Author Topic: HOW can I get the clicked URL of the SearchResults list  (Read 10936 times)

0 Members and 1 Guest are viewing this topic.

Offline meriator

  • User
  • ***
  • Posts: 52
    • View Profile
HOW can I get the clicked URL of the SearchResults list
« on: December 24, 2011, 03:32:03 am »
The script I currently trying to do
includes URLS
with POST and GET methods
and the site does not accept
POST instead of GET and vice versa
(http://www.filmportal.de)

I should be able to get the URL of the searchresults list
that was choosen/clicked before the download starts
to parse it and return the correct method.

I tryed everything without success,
no way to get this URL  before GetDownloadMethod is executed


the earlist state to get the URL is after download
but this of cource fails either with ...

HTTP/1.1 400 Bad Request
 (GET instead of POST)
or
HTTP/1.1 405 Method Not Allowed
 (POST instead of GET)

Is there a way ?

thanks

cu meriator
while 1000 thanks crawling after one....they may never reach...the journey is the reward

Offline meriator

  • User
  • ***
  • Posts: 52
    • View Profile
Re: HOW can I get the clicked URL of the SearchResults list
« Reply #1 on: December 24, 2011, 03:34:12 am »
by the way Happy Christ.... ;) 
to all here

cu  meriator
while 1000 thanks crawling after one....they may never reach...the journey is the reward

mgpw4me

  • Guest
Re: HOW can I get the clicked URL of the SearchResults list
« Reply #2 on: December 24, 2011, 10:53:38 pm »
The following link has a script that MAY help you...

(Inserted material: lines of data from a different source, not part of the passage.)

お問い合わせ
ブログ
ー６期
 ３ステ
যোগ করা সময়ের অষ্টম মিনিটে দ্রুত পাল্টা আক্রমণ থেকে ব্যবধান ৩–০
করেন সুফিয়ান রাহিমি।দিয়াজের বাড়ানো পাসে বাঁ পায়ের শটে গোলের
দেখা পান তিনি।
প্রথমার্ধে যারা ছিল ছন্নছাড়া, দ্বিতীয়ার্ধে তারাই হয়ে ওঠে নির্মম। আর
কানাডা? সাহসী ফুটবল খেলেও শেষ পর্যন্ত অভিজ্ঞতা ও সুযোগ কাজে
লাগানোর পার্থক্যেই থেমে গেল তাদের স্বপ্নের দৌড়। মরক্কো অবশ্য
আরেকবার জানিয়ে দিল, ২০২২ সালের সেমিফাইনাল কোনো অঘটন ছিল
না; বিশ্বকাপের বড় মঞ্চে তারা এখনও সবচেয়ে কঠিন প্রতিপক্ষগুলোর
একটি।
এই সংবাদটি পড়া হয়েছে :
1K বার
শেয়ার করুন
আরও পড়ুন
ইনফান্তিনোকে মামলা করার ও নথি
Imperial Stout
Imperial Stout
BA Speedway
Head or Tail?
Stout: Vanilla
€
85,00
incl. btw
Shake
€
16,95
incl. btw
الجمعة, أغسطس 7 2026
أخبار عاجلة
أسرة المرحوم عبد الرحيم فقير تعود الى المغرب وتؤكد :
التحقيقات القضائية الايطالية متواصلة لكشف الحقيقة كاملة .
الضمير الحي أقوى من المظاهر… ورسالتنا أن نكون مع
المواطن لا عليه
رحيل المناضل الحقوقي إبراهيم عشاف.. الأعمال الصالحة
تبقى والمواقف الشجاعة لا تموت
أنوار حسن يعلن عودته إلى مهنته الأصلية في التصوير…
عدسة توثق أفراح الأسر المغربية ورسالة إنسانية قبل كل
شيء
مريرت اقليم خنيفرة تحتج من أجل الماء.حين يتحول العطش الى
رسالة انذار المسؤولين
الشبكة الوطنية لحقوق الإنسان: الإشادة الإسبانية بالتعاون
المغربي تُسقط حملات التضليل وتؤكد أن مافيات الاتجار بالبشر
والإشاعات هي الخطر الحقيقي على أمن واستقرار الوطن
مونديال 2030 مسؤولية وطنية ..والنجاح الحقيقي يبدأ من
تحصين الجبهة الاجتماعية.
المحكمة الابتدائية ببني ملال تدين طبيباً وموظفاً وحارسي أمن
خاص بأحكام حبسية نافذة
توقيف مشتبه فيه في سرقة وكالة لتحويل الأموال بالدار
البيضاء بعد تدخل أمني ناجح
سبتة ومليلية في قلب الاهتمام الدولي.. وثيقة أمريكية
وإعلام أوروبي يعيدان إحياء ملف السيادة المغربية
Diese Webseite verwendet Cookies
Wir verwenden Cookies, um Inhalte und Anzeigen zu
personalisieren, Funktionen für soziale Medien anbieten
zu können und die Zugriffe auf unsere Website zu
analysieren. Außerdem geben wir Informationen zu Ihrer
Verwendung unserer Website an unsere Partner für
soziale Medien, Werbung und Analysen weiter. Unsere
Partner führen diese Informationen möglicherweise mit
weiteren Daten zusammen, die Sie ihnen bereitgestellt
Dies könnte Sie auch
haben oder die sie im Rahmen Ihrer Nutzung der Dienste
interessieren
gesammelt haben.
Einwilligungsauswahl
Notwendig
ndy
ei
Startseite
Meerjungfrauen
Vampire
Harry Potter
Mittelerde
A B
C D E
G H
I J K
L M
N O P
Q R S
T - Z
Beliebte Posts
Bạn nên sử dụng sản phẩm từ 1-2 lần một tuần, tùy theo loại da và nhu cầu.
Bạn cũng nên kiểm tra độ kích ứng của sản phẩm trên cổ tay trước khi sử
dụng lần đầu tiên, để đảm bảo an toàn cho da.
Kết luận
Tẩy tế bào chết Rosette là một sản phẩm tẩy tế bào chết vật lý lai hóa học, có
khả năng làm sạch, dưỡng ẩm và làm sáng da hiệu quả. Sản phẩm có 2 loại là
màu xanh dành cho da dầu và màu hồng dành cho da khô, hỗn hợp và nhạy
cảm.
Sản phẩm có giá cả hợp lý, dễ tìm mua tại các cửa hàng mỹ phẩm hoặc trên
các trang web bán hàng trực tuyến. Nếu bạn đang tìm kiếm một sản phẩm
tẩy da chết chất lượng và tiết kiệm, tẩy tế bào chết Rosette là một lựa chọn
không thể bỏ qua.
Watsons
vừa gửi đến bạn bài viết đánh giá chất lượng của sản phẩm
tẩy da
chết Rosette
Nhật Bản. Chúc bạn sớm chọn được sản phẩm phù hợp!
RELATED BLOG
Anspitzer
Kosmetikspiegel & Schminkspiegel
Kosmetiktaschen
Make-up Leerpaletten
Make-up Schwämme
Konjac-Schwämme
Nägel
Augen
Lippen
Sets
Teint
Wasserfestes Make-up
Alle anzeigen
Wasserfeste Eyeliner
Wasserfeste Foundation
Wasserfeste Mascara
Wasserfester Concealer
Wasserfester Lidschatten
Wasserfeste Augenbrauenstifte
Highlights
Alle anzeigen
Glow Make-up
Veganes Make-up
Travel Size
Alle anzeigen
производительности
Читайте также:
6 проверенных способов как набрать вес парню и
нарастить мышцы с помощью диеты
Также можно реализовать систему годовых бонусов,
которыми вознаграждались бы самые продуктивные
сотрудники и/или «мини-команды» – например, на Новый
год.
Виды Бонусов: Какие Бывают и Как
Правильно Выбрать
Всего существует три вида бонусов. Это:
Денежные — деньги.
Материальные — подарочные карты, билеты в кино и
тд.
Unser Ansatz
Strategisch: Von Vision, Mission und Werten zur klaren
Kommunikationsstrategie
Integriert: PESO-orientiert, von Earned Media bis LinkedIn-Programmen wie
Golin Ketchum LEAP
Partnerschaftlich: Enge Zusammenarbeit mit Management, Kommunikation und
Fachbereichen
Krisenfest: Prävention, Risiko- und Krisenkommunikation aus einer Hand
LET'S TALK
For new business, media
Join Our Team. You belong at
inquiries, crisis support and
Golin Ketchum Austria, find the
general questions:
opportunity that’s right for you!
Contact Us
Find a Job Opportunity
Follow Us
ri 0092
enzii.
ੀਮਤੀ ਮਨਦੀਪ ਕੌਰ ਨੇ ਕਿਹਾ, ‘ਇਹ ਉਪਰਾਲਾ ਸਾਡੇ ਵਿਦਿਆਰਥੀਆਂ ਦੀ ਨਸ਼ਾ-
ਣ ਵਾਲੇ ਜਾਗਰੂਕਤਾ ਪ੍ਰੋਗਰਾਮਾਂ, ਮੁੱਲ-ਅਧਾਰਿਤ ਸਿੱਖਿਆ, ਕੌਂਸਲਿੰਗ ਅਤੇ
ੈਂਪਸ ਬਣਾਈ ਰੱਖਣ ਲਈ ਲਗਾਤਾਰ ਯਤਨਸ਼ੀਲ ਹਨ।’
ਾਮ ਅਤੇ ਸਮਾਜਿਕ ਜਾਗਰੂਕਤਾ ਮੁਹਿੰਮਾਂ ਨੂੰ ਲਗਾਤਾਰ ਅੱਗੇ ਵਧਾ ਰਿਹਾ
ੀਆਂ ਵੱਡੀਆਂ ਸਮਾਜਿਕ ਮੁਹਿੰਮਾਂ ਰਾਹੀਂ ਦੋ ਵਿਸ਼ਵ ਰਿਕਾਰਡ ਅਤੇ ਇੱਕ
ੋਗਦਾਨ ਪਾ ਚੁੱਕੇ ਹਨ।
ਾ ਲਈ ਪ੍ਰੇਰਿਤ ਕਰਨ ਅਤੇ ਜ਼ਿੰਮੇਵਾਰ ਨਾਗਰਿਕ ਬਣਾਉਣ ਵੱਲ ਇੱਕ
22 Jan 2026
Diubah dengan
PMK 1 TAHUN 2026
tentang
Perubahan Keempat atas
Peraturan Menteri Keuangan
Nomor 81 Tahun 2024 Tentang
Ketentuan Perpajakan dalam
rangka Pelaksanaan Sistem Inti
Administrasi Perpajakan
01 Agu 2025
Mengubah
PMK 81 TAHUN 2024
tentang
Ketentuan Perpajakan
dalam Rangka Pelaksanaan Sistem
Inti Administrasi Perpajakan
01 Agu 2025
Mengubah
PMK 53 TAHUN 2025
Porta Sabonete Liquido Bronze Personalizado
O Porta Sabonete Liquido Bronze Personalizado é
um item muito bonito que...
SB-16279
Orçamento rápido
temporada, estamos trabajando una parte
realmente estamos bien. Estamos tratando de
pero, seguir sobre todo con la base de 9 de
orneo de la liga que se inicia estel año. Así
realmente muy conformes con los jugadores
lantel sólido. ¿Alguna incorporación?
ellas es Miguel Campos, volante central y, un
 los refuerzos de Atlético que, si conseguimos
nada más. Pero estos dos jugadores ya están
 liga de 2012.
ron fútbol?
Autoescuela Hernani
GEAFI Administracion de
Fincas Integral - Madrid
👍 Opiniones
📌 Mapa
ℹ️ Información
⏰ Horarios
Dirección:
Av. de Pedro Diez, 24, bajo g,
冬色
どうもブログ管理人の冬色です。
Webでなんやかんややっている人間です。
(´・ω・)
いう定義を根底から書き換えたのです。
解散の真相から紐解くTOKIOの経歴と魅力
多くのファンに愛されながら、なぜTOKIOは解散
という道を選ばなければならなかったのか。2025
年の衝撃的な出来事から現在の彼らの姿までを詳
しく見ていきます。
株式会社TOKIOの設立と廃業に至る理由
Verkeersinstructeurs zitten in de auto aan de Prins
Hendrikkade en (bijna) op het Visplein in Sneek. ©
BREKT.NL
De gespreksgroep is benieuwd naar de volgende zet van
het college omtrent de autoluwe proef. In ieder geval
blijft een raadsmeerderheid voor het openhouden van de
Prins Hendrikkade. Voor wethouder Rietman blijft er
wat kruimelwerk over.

http://www.videodb.info/forum_en/index.php/topic,1665.20.html

If you follow the smPage global variable, you'll see how I implemented multiple pages within the search results.  In your case,

function ParsePage(HTML : String; URL : AnsiString): Cardinal;
var
   RVal : Integer;
begin

   if ((Pos('/mediaindex',URL) > 0)) then begin;                                               // this is a valid IMDB image location
      if ((Pos('&ipage=load',URL) > 0) and (Mode <> smPage)) then begin;     // user selected a page, not an image
         PageUrl := URL;                                                                                     // set the url to retrieve another search page
         Result  := prDownLoad;                                                                         // download the page
         Mode   := smPage;                                                                                 // parse search results
                                                                                                                       // SET POST METHOD HERE
      end
     else
// SET GET METHOD 

If you have trouble, post the script and I'll take a look at it.

Offline meriator

  • User
  • ***
  • Posts: 52
    • View Profile
Re: HOW can I get the clicked URL of the SearchResults list
« Reply #3 on: December 25, 2011, 09:22:28 pm »
thanks mgpw4me for trying
but this does not realy solve the problem

as I allready explained above
 the script parses the searchresults
at this point I allready know which of the URLs need which METHOD to be set
but I cant set a METHOD here in fact of,
I do not know at this time  which of the result items will be choosen/clicked
and I cant apply an invidual METHOD to each item of the searchlist at this point

so after an item has got choosen/clicked
the function GetDownloadMethod get called
but now I cant get the URL that was clicked to parse it
and to return the right METHOD

try it your self
(http://www.filmportal.de) search for "Fluch"
you will get a long list of result but only 10 per page
so the script has to add Buttons as searchresults
atleast
one for go to next page (if curPage < lastPage)
and
one for go to previous page (if curPage > 1)

the results them self need the GET METHOD
the NAV buttons need the POST METHOD

but how can I know what will be clicked

hope this is more understandable now

cu meriator


while 1000 thanks crawling after one....they may never reach...the journey is the reward

mgpw4me

  • Guest
Re: HOW can I get the clicked URL of the SearchResults list
« Reply #4 on: December 25, 2011, 10:32:19 pm »
Understood.  My explanation was not complete enough (or won't work).  I don't see the problem, so I'll have to try it myself.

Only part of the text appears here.